NEGATIVE PLEDGE AGREEMENT
Exhibit 10.2
NEGATIVE PLEDGE AGREEMENT
THIS NEGATIVE PLEDGE AGREEMENT (this Agreement) is made this 30th day of July, 2010 by VIRTUSA CORPORATION, a corporation organized under the laws of the State of Delaware and having its chief executive office at 2000 West Park Drive, Westborough, Massachusetts 01581 (the Borrower), in favor of JPMORGAN CHASE BANK, N.A., with an office at 12 Corporate Woods Blvd., Albany, NY 12211 as administrative agent for itself and for the Lenders party to the Credit Agreement as such term is defined below (the Agent).

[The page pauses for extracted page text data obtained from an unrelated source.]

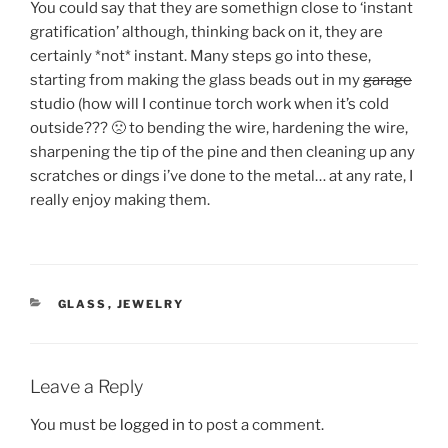
You could say that they are somethign close to ‘instant
gratification’ although, thinking back on it, they are
certainly *not* instant. Many steps go into these,
starting from making the glass beads out in my
garage
studio (how will I continue torch work when it’s cold
outside??? 🙁 to bending the wire, hardening the wire,
sharpening the tip of the pine and then cleaning up any
scratches or dings i’ve done to the metal… at any rate, I
really enjoy making them.
CATEGORIES
GLASS
,
JEWELRY
Leave a Reply
You must be
logged in
to post a comment.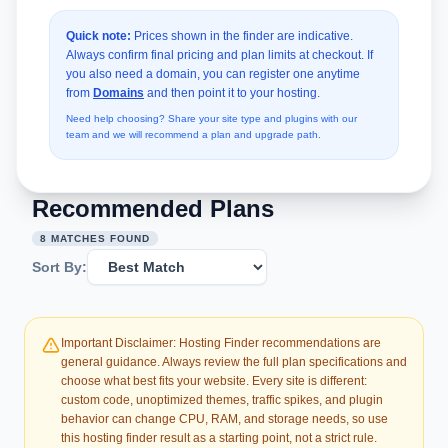
Quick note:
Prices shown in the finder are indicative.
Always confirm final pricing and plan limits at checkout. If
you also need a domain, you can register one anytime
from
Domains
and then point it to your hosting.
Need help choosing? Share your site type and plugins with our
team and we will recommend a plan and upgrade path.
Recommended Plans
8 MATCHES FOUND
Sort By:
Important Disclaimer: Hosting Finder recommendations are
general guidance. Always review the full plan specifications and
choose what best fits your website. Every site is different:
custom code, unoptimized themes, traffic spikes, and plugin
behavior can change CPU, RAM, and storage needs, so use
this hosting finder result as a starting point, not a strict rule.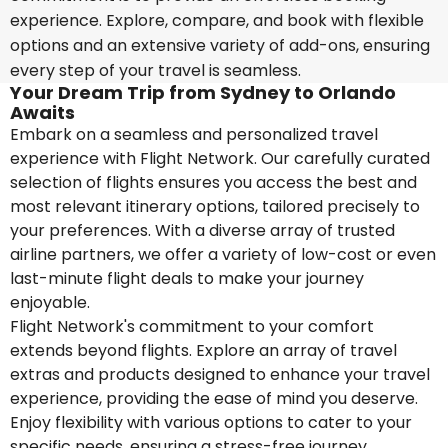
experience. Explore, compare, and book with flexible
options and an extensive variety of add-ons, ensuring
every step of your travel is seamless.
Your Dream Trip from Sydney to Orlando
Awaits
Embark on a seamless and personalized travel
experience with Flight Network. Our carefully curated
selection of flights ensures you access the best and
most relevant itinerary options, tailored precisely to
your preferences. With a diverse array of trusted
airline partners, we offer a variety of low-cost or even
last-minute flight deals to make your journey
enjoyable.
Flight Network's commitment to your comfort
extends beyond flights. Explore an array of travel
extras and products designed to enhance your travel
experience, providing the ease of mind you deserve.
Enjoy flexibility with various options to cater to your
specific needs, ensuring a stress-free journey.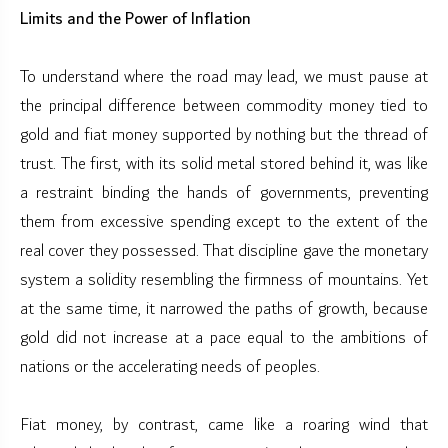
Limits and the Power of Inflation
To understand where the road may lead, we must pause at
the principal difference between commodity money tied to
gold and fiat money supported by nothing but the thread of
trust. The first, with its solid metal stored behind it, was like
a restraint binding the hands of governments, preventing
them from excessive spending except to the extent of the
real cover they possessed. That discipline gave the monetary
system a solidity resembling the firmness of mountains. Yet
at the same time, it narrowed the paths of growth, because
gold did not increase at a pace equal to the ambitions of
nations or the accelerating needs of peoples.
Fiat money, by contrast, came like a roaring wind that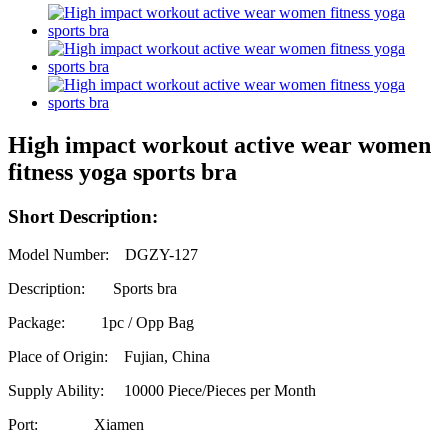
High impact workout active wear women
fitness yoga sports bra
Short Description:
Model Number: DGZY-127
Description: Sports bra
Package: 1pc / Opp Bag
Place of Origin: Fujian, China
Supply Ability:
10000 Piece/Pieces per Month
Port: Xiamen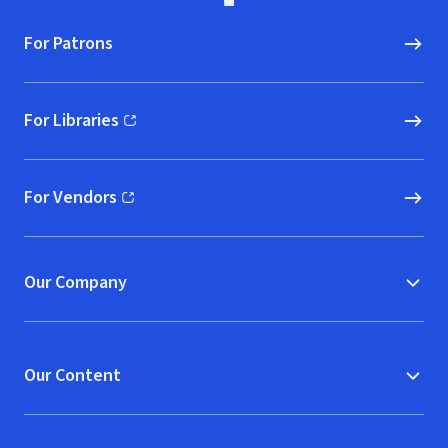
For Patrons
For Libraries
(opens in new window)
For Vendors
(opens in new window)
Our Company
Our Content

The Borrower has entered into a certain Credit Agreement with the Agent and the Lenders of even date herewith (as the same may be amended, modified, supplemented, extended or restated from time to time, the Credit Agreement) pursuant to which the Lenders have agreed to make loans and other credits to the Borrower upon the terms and subject to the conditions set forth therein.
Lenders have required that Borrower enter into this Agreement as a condition precedent to Lenders entering into the Credit Agreement.

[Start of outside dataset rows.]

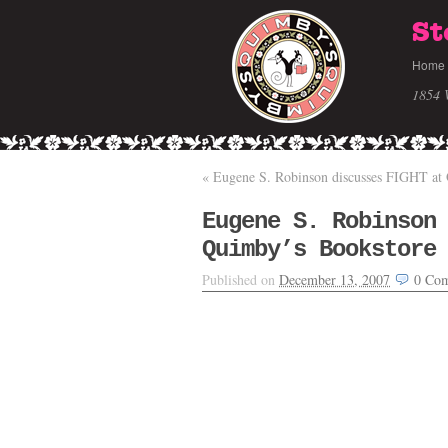
St
Home
1854 
«
Eugene S. Robinson discusses FIGHT at
Eugene S. Robinson
Quimby’s Bookstore
Published on
December 13, 2007
0
Com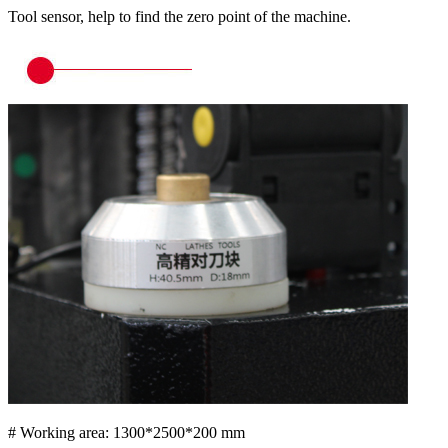
Tool sensor, help to find the zero point of the machine.
# Working area: 1300*2500*200 mm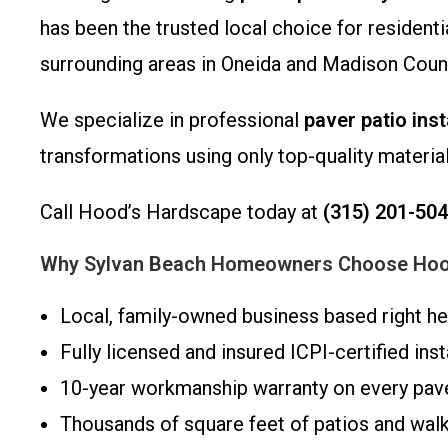
has been the trusted local choice for residen
surrounding areas in Oneida and Madison Count
We specialize in professional
paver patio inst
transformations using only top-quality materia
Call Hood’s Hardscape today at
(315) 201-50
Why Sylvan Beach Homeowners Choose Hoo
Local, family-owned business based right he
Fully licensed and insured ICPI-certified inst
10-year workmanship warranty on every paver
Thousands of square feet of patios and wal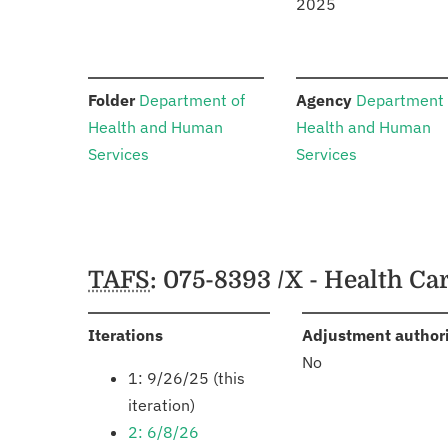
2025
:
:
Folder
Department of
Agency
Department 
Health and Human
Health and Human
Services
Services
Schedules
TAFS
: 075-8393 /X - Health C
:
Iterations
Adjustment author
No
1: 9/26/25 (this
iteration)
2: 6/8/26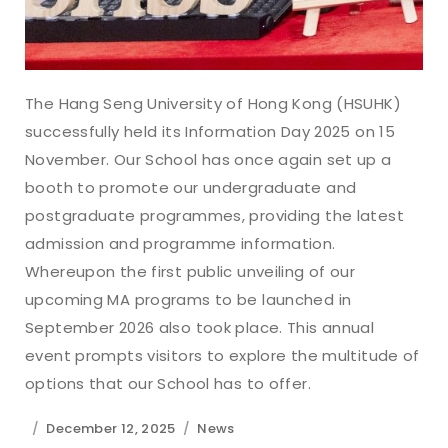
The Hang Seng University of Hong Kong (HSUHK)
successfully held its Information Day 2025 on 15
November. Our School has once again set up a
booth to promote our undergraduate and
postgraduate programmes, providing the latest
admission and programme information.
Whereupon the first public unveiling of our
upcoming MA programs to be launched in
September 2026 also took place. This annual
event prompts visitors to explore the multitude of
options that our School has to offer.
December 12, 2025
News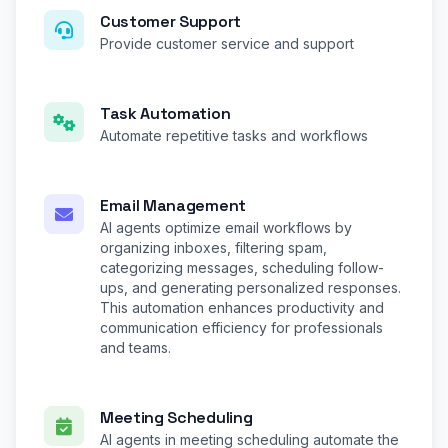
Customer Support
Provide customer service and support
Task Automation
Automate repetitive tasks and workflows
Email Management
AI agents optimize email workflows by
organizing inboxes, filtering spam,
categorizing messages, scheduling follow-
ups, and generating personalized responses.
This automation enhances productivity and
communication efficiency for professionals
and teams.
Meeting Scheduling
AI agents in meeting scheduling automate the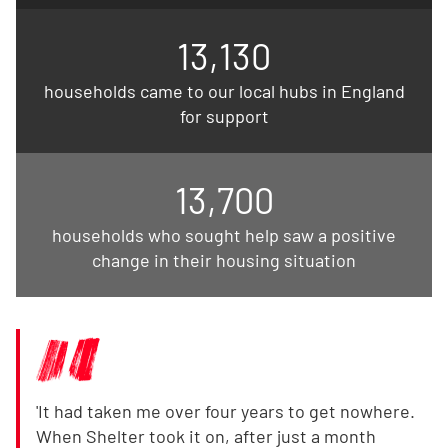
13,130
households came to our local hubs in England
for support
13,700
households who sought help saw a positive
change in their housing situation
'It had taken me over four years to get nowhere.
When Shelter took it on, after just a month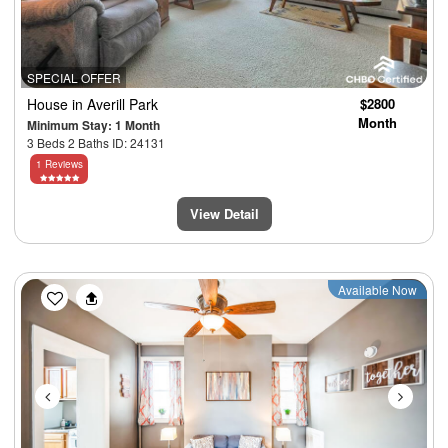
SPECIAL OFFER
House
in Averill Park
$2800
Month
Minimum Stay: 1 Month
3 Beds 2 Baths ID: 24131
1 Reviews
View Detail
Previous
Next
Available Now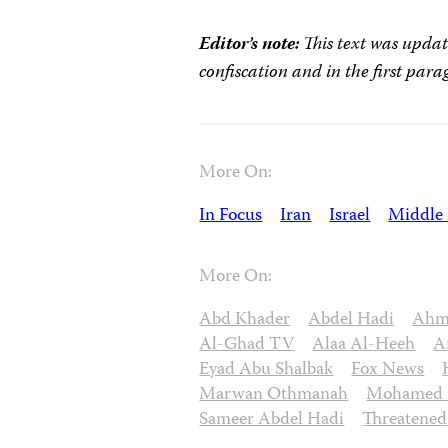
Editor’s note:
This text was updat
confiscation
and in the first para
More On:
In Focus
Iran
Israel
Middle 
More On:
Abd Khader
Abdel Hadi
Ahme
Al-Ghad TV
Alaa Al-Heeh
A
Eyad Abu Shalbak
Fox News
Marwan Othmanah
Mohamed A
Sameer Abdel Hadi
Threatened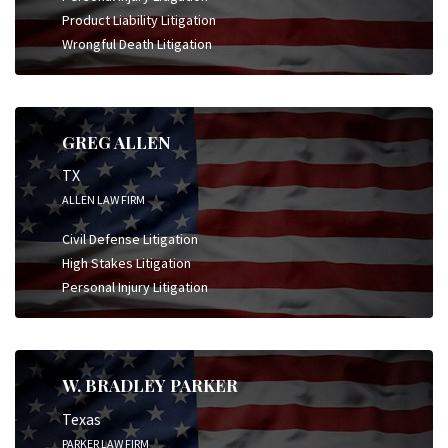
Product Liability Litigation
Wrongful Death Litigation
GREG ALLEN
TX
ALLEN LAW FIRM
Civil Defense Litigation
High Stakes Litigation
Personal Injury Litigation
W. BRADLEY PARKER
Texas
PARKER LAW FIRM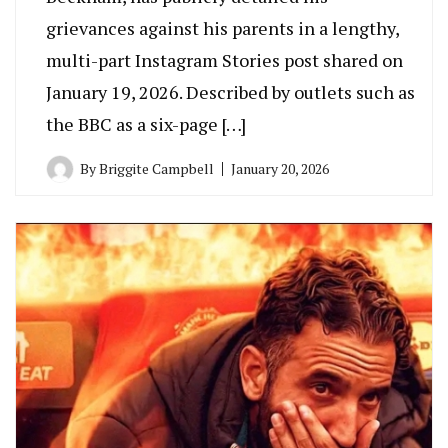
grievances against his parents in a lengthy,
multi-part Instagram Stories post shared on
January 19, 2026. Described by outlets such as
the BBC as a six-page […]
By
Briggite Campbell
January 20, 2026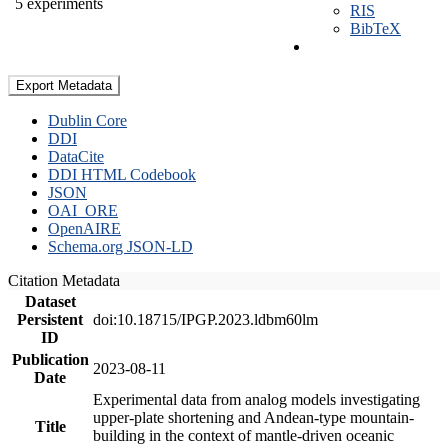
5 experiments
RIS
BibTeX
Export Metadata
Dublin Core
DDI
DataCite
DDI HTML Codebook
JSON
OAI_ORE
OpenAIRE
Schema.org JSON-LD
Citation Metadata
Dataset
Persistent
doi:10.18715/IPGP.2023.ldbm60lm
ID
Publication
2023-08-11
Date
Experimental data from analog models investigating
upper-plate shortening and Andean-type mountain-
Title
building in the context of mantle-driven oceanic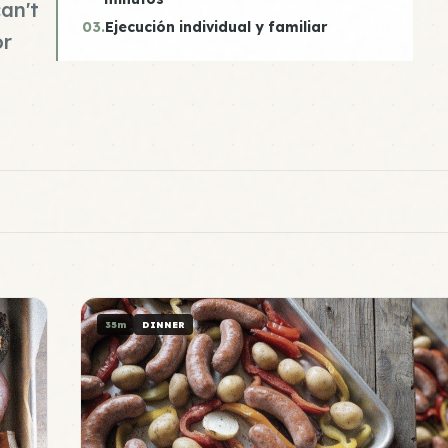
an't
03.
Ejecución individual y familiar
or
35m
DINNER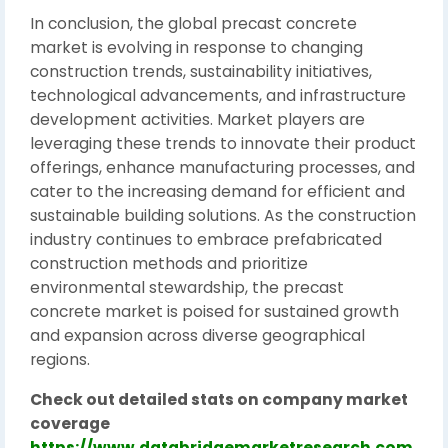
In conclusion, the global precast concrete
market is evolving in response to changing
construction trends, sustainability initiatives,
technological advancements, and infrastructure
development activities. Market players are
leveraging these trends to innovate their product
offerings, enhance manufacturing processes, and
cater to the increasing demand for efficient and
sustainable building solutions. As the construction
industry continues to embrace prefabricated
construction methods and prioritize
environmental stewardship, the precast
concrete market is poised for sustained growth
and expansion across diverse geographical
regions.
Check out detailed stats on company market
coverage
https://www.databridgemarketresearch.com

In order to induce the Agent and the Lenders to enter into the Credit Agreement and to make or continue to make loans and other credits available to the Borrower upon the terms and subject to the conditions set forth in the Credit Agreement, and in consideration thereof, and for other good and valuable consideration, the receipt and adequacy of which are hereby acknowledged, the Borrower agrees as follows:
Section 1. Definitions.
The term Intellectual Property shall have the following meaning:
Intellectual Property. All of the Borrowers: (i) United States and foreign patents, patent applications and statutory invention registrations, including reissues, divisions, continuations, substitutions, renewals, continuations in part, extensions and reexaminations thereof, and all improvements thereto, (ii) software, database, copyrightable works, websites, copyrights (registered, renewed or otherwise) and registrations, renewals and applications for registration or renewal thereof, (iii) trademarks, trademark applications, service marks, service mark applications, trade dress, logos, slogans, symbols, trade names, internet domain names, brand names, product names, fictitious names, corporate names, and other source identifiers and all reissues, extensions and renewals thereof, and goodwill of the business symbolized thereby and associated therewith, (iv) trade secrets, know-how, technology, inventions and discoveries, and (v) any and all right, title, and interest in and to the foregoing, including the right to sue for past, present and future infringement, in all of such cases (i) through (v), whether used, held for use, supported, maintained, marketed or otherwise.
All other capitalized terms used herein or in any certificate, report or other document delivered pursuant hereto shall have the meanings assigned to them in the Credit Agreement.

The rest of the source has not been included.